Extended Scanner EBNF¶
Add the following to the Section 1 scanner:
token ::= ... | ident | assign | comma
ident ::= alpha (alpha | '_')*
alpha ::= 'a' | ... | 'z' | 'A' | ... | 'Z'
assign ::= '='
comma ::= ','
comment ::= '#' (any)* '\n'
newline ::= '\n'
Comments begin with # and extend to the end of the line.

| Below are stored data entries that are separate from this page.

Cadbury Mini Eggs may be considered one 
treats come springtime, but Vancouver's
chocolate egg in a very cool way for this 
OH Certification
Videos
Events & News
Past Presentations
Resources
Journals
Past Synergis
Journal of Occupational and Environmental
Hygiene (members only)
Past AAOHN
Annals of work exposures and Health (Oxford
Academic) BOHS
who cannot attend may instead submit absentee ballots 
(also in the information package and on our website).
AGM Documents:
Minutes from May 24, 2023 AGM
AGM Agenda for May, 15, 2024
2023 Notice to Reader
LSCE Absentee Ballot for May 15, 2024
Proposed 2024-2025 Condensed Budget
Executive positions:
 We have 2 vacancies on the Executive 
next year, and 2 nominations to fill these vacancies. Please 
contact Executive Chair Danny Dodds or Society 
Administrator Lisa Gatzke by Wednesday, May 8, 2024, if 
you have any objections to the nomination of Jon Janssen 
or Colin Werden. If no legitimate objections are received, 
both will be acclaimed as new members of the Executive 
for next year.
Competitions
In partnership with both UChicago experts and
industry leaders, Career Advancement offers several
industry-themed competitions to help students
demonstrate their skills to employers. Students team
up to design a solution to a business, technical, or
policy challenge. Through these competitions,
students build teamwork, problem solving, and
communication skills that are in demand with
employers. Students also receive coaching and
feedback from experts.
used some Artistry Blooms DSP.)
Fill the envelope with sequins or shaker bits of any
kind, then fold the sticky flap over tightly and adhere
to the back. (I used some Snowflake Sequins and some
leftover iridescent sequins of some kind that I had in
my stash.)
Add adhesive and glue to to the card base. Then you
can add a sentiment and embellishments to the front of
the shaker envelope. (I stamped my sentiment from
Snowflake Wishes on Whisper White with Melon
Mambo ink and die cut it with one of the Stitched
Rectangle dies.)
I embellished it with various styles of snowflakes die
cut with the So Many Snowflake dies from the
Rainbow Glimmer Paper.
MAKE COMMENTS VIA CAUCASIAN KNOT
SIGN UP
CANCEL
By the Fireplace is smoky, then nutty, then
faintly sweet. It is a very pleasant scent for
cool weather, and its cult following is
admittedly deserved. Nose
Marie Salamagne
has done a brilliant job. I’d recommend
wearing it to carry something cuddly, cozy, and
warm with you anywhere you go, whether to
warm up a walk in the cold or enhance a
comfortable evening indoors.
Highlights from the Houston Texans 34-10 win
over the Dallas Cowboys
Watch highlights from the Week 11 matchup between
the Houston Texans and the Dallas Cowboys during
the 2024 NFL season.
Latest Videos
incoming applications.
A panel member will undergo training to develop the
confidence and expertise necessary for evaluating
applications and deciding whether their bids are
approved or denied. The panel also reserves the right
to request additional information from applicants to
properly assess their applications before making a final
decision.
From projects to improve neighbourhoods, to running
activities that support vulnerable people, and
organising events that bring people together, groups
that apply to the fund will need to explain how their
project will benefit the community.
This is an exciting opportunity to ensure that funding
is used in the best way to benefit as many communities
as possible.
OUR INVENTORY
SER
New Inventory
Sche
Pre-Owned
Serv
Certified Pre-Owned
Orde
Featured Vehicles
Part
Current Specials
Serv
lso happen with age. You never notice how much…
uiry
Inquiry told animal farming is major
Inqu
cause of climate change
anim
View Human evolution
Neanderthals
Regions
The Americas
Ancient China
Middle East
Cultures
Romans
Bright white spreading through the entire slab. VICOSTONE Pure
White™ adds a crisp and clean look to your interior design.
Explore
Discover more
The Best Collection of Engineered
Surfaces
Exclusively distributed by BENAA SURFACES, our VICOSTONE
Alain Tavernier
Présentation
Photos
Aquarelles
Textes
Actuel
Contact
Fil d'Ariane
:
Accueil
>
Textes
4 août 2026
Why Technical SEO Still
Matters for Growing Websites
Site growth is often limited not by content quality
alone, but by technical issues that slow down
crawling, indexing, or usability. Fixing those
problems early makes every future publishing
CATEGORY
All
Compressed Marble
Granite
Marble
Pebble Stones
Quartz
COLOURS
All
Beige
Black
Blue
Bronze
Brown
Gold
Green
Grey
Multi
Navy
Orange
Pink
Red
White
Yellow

They should be ignored by the scanner.
Extended Parser EBNF¶
program ::= (statement '\n')* EOT
statement ::= assignment | print_statement
assignment ::= ident '=' expression
print_statement ::= 'print' '(' expression ',' expression ',' expression ')'
expression ::= operand (operator operand)*
operand ::= intlit | hexlit | binlit | ident
| '-' operand | '~' operand
| '(' expression ')'
The print statement takes three arguments: print(expression, base, width) where base is 2, 10, or 16 and width is 4, 8, 16, or 32. For base 10 output, values are printed as signed.
Script Examples¶
p1.ntl - Basic variable assignment and print:
p2.ntl - Quadratic equation:
p3.ntl - Two's complement:
# Two's Complement
x = 241
y = (~x) + 1
print(x, 10, 32)
print(x, 2, 32)
print(y, 10, 32)
print(y, 2, 32)
print((~x) + 1, 10, 32)
print((~x) + 1, 2, 32)
$ ./project01 p3.ntl
241
0b00000000000000000000000011110001
-241
0b11111111111111111111111100001111
-241
0b11111111111111111111111100001111
p4.ntl - Expression with print:
Grading¶
Tests: https://github.com/USF-CS631-S26/tests
Grading is based on automated tests (100 points total):
| Tests | Points | Description |
|---|---|---|
| c-01 to c-04 | 4 | C: basic arithmetic and hex output (1 pt each) |
| c-05 to c-23 | 38 | C: base conversion, width, bitwise ops, overflow (2 pts each) |
| c-24 to c-27 | 8 | C: script file execution (2 pts each) |
| rust-01 to rust-04 | 4 | Rust: basic arithmetic and hex output (1 pt each) |
| rust-05 to rust-23 | 38 | Rust: base conversion, width, bitwise ops, overflow (2 pts each) |
| rust-24 to rust-27 | 8 | Rust: script file execution (2 pts each) |
| Total | 100 |
Code Quality¶
Code quality deductions may be applied and can be earned back. We are looking for:
- Consistent spacing and indentation
- Consistent naming and commenting
- No commented-out ("dead") code
- No redundant or overly complicated code
- A clean repo, that is no build products, extra files, etc.